Second, there is a danger of a ratchet leftwards. A bidding war with Labour is one that the Conservatives cannot win, at least if trade union bosses are the arbiters. The response of Frances O’Grady, the general secretary of the TUC, to May’s latest pledges on workers’ rights is to demand that these are written into any deal that Britain strikes with the EU. Whether her view is right or wrong is beside the immediate point – which is that those who control the commanding heights of the Left will never be satisfied with any offer made by the Right.
Meanwhile, parts of the Conservative coalition are likely to be alienated. The Prime Minister may judge that business has nowhere else to go, but we live in an age when monopoly support for two big parties cannot be relied upon – at the ballot box or anywhere else. First past the post is a formidable obstacle to others, but it didn’t stop the Liberal Democrats from holding over 50 seats until recently, or the SNP from winning a majority in Scotland.
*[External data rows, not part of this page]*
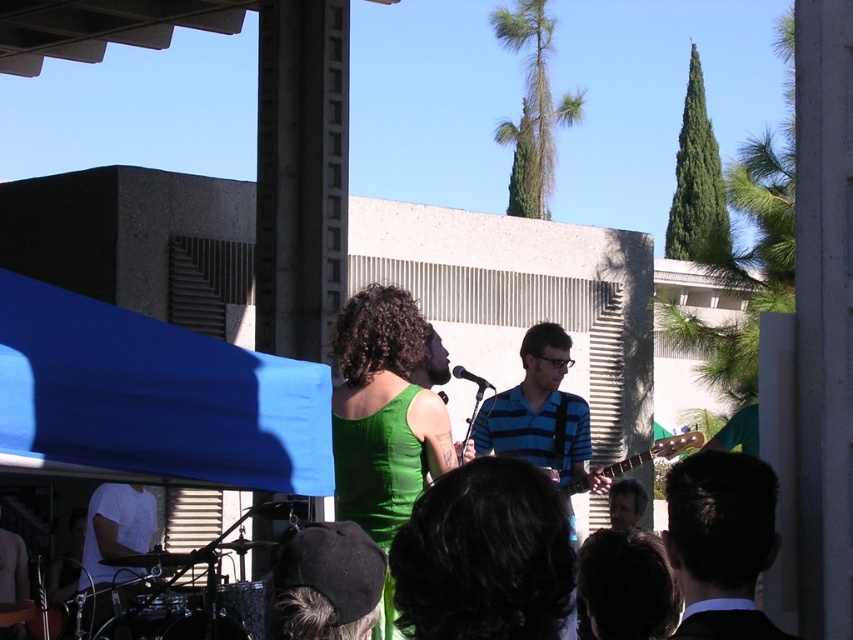 Question: Does black suit at upper right have a lesser width compared to blue striped shirt at center?

Choices:
 (A) yes
 (B) no

Answer: (B)

Question: Which object is farther from the camera taking this photo?

Choices:
 (A) black felt hat at lower center
 (B) blue striped shirt at center
 (C) brown wooden guitar at center
 (D) white t-shirt at lower left

Answer: (D)

Question: Is black suit at upper right above blue striped shirt at center?

Choices:
 (A) no
 (B) yes

Answer: (A)

Question: Which object appears closest to the camera in this image?

Choices:
 (A) black suit at upper right
 (B) matte green tank top at center
 (C) brown wooden guitar at center
 (D) green fabric tank top at center

Answer: (A)

Question: Which is farther from the brown wooden guitar at center?

Choices:
 (A) blue striped shirt at center
 (B) matte green tank top at center
 (C) black felt hat at lower center
 (D) black suit at upper right

Answer: (C)

Question: Can you confirm if blue striped shirt at center is thinner than black felt hat at lower center?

Finally, there are the requirements of Brexit, to which almost everything else must be subject. As this site has said, it can be carried out in one or two ways: there can be either an Open Brexit, or a closed one. If Britain gradually replicates the protection-friendly and subsidy-prone model of some of our European neighbours, some will start to ask what the point of leaving the EU was in the first place. Furthermore, a Closed Brexit simply can’t work: if you doubt the point, read Corbyn’s manifesto – because its plans are a sum of what such a Britain would look like.
May is in danger of opening up a Freedom Gap. It won’t simply be filled by those newspapers and think-tanks, for whom being in opposition is good for trade. From somewhere, somehow, a Conservative politician, or group of them, will fill it. That person could be, say, Steve Baker. It could be Philip Hammond or Liam Fox or Sajid Javid from within the Cabinet. Or one or more of them from outside. The Prime Minister’s Great Patriotic Election is turning into a triumphal march, but we are whispering in her ear: remember, Theresa, thou art mortal.